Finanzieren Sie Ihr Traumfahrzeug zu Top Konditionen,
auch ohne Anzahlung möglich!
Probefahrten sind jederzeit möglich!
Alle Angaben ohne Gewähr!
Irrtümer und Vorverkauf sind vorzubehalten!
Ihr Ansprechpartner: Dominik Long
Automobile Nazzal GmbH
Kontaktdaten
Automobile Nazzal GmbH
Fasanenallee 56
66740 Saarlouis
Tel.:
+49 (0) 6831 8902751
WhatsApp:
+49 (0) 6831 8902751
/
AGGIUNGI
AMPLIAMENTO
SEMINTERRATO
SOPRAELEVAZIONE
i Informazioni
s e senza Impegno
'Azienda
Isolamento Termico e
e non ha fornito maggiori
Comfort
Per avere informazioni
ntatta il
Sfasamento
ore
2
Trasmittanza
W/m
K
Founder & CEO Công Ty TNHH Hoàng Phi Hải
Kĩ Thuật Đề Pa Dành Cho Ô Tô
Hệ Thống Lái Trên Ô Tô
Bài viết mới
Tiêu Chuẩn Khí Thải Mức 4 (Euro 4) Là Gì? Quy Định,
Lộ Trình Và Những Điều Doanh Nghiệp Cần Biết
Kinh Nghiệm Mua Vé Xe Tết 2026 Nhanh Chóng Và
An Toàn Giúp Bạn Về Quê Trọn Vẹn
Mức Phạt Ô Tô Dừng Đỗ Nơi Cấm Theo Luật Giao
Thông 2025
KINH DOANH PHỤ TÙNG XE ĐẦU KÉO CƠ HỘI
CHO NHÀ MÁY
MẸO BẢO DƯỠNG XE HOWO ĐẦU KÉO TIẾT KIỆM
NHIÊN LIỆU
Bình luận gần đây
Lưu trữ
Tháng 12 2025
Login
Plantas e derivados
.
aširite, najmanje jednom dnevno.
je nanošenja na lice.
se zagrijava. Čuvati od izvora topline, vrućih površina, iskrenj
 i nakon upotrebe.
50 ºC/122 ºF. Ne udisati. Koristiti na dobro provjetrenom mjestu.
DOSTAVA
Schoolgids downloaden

——————

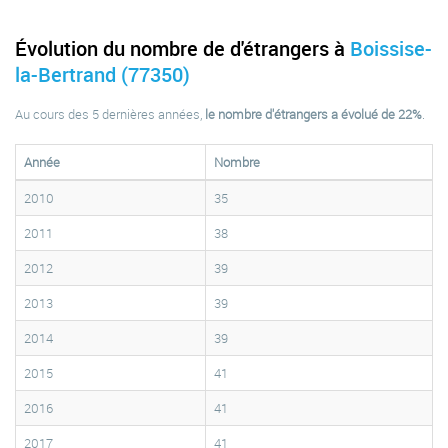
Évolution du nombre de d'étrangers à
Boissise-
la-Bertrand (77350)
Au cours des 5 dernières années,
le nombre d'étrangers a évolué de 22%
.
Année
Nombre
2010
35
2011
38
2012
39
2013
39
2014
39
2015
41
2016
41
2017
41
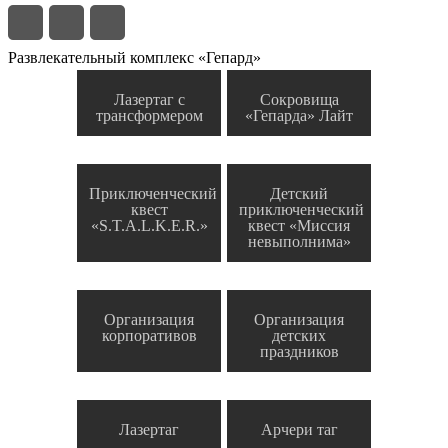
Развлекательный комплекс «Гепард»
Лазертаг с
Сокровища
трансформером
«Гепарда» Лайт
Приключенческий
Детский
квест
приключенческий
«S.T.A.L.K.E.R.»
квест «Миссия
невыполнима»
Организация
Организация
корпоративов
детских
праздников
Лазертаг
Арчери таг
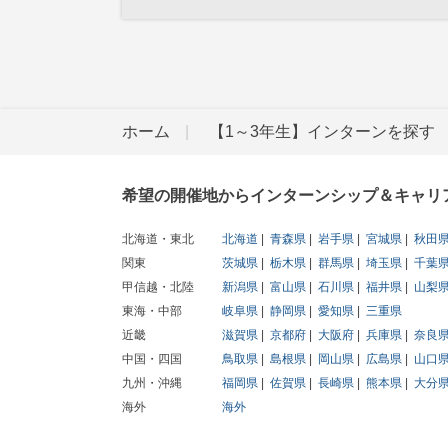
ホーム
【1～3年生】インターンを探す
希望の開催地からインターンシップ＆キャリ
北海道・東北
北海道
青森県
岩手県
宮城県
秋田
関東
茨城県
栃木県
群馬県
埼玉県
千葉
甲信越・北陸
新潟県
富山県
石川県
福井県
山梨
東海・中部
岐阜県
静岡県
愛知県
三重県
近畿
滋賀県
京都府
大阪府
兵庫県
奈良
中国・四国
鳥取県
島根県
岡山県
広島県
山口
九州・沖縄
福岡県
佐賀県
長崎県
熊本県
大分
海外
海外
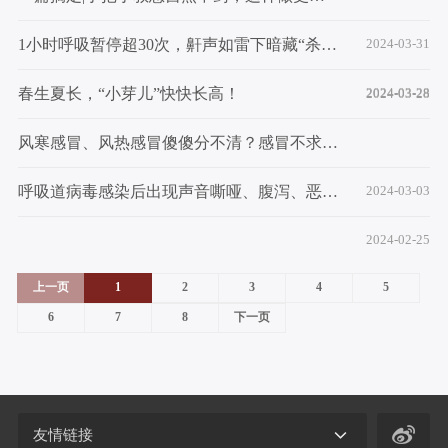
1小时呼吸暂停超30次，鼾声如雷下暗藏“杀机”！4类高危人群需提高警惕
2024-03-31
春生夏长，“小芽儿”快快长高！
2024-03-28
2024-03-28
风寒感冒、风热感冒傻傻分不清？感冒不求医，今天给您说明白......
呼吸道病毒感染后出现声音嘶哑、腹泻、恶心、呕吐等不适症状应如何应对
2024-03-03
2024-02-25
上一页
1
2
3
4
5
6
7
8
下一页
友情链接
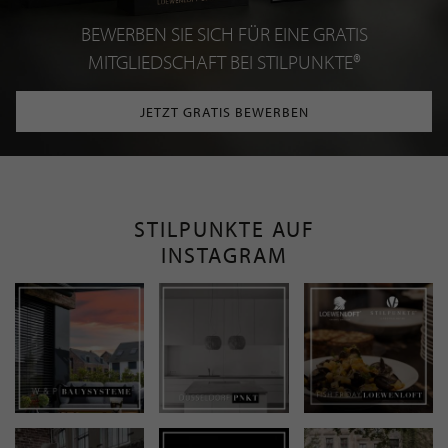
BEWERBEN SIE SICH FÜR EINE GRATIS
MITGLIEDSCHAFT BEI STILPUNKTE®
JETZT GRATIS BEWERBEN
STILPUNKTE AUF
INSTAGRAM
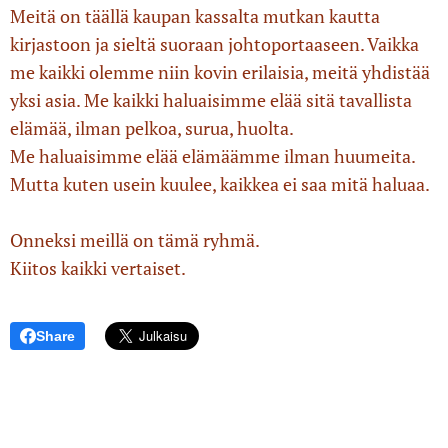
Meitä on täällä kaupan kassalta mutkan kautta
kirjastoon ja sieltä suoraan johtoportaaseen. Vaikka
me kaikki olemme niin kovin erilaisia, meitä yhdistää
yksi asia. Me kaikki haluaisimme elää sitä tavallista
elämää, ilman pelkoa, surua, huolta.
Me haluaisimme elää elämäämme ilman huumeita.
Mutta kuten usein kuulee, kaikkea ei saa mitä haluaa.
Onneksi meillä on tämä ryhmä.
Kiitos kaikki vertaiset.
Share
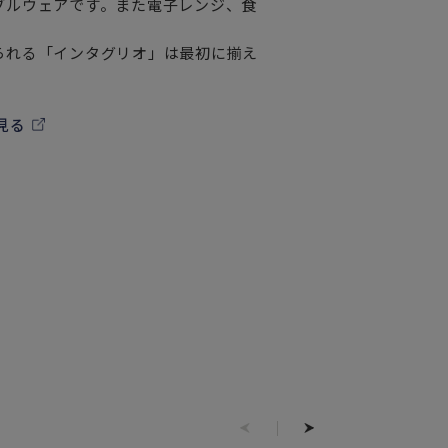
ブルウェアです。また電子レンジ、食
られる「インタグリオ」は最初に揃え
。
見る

——————

YOUR OBJECTIVE: Check each line of the listing above for the string "elää", then report only how many lines have it.

ANSWER FOR THIS EXERCISE: 2